Overview of prioritization process.

Relevance

The relevance condition of A4R requires that the prioritization rests on evidence, reasons and principles that fair-minded people can agree are relevant for patient care under resource constraints.17 Hence as a starting point, interviews with clinicians and patient representatives were conducted to elicit criteria which are relevant to the most important stakeholders. To obtain a general overview of the patient perspective, we focused on communicating with patient representatives rather than patients themselves.15 Furthermore, an explorative literature review assessed normative frameworks relevant for prioritizing genetic services in a reasonable and fair manner14 and a theoretical prioritization framework was developed. The criteria which appeared most relevant were operationalized and weighted within a discrete-choice experiment (DCE).15,18 The statistically significant impact of the criteria described in the DCE served as a confirmation of the criteria’s relevance. To prepare for the discussion, the criteria were shared with the workshop participants prior to the meeting, alongside with a survey regarding the participants’ views and experiences with prioritization practice.

Scientific publication of this document also contributes to the relevance criterion, because it facilitates further debate in a transparent way.

Publicity

The publicity condition requires that the rationales for resource allocation decisions are accessible to the relevant stakeholders.17 It was assumed that health-care providers and patients are the most important stakeholders for the vertical prioritization of budgets for genetic services.

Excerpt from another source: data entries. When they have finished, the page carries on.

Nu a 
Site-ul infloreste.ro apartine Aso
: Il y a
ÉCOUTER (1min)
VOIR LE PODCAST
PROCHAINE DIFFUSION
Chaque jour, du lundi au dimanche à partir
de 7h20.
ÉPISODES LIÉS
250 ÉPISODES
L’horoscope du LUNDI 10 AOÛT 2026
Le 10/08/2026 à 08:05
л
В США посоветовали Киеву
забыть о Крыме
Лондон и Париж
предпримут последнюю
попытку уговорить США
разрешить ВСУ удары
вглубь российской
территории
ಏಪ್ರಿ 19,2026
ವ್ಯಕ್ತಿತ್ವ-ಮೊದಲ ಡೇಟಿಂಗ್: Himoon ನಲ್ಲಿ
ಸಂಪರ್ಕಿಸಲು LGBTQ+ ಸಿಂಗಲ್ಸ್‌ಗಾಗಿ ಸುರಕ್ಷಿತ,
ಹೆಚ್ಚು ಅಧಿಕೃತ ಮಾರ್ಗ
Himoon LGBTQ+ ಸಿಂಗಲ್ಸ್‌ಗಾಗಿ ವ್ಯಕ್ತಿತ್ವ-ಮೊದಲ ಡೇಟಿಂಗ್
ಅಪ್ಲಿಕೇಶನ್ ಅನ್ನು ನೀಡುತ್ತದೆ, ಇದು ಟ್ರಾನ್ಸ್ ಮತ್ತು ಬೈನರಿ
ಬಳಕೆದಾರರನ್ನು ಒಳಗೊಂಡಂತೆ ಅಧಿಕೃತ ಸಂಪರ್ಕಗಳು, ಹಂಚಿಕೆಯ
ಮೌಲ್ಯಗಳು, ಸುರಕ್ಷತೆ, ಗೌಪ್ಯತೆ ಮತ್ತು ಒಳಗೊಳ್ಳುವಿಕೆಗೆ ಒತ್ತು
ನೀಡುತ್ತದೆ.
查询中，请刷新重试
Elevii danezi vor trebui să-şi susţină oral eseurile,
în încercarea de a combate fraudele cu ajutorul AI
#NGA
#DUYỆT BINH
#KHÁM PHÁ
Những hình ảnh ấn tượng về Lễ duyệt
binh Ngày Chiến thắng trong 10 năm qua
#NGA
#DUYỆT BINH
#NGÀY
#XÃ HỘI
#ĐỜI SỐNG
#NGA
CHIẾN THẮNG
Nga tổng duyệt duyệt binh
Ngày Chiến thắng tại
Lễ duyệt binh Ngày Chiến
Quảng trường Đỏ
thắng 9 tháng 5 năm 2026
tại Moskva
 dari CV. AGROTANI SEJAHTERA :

Further stakeholders include health-care funders, regulatory agencies, industry representatives and the general population. Information about this prioritization activity toward these stakeholders was provided through different channels such as relevant newsletters, websites (eg the EuroGentest website) and personal communications to the relevant stakeholders. Furthermore, it was presented at the EuroGentest General Assembly March 2013 in Prague and at the Annual Conference of the European Society of Human Genetics (ESHG) June 2013 in Paris.

Revision and appeal

Those affected by a decision should have the chance to challenge it on the basis of relevant arguments that have not been considered duly during the original decision-making process.17 To ensure that as many rationales as possible were considered during the workshop, a broad range of expertise (clinical genetics, molecular genetics, economics, ethics, public health and sociology) and various stakeholders (clinicians, patient representatives, health technology assessment agencies and neutral experts who can contribute views from the informed general population) were involved in the workshop and its preparation (see Supplementary Appendix Table 1 for a list of participants). They also included members of the Public and Professional Policy Committee of the ESHG. Unanimous assent was reached, ensuring that the value judgments of all the included stakeholders were accounted for.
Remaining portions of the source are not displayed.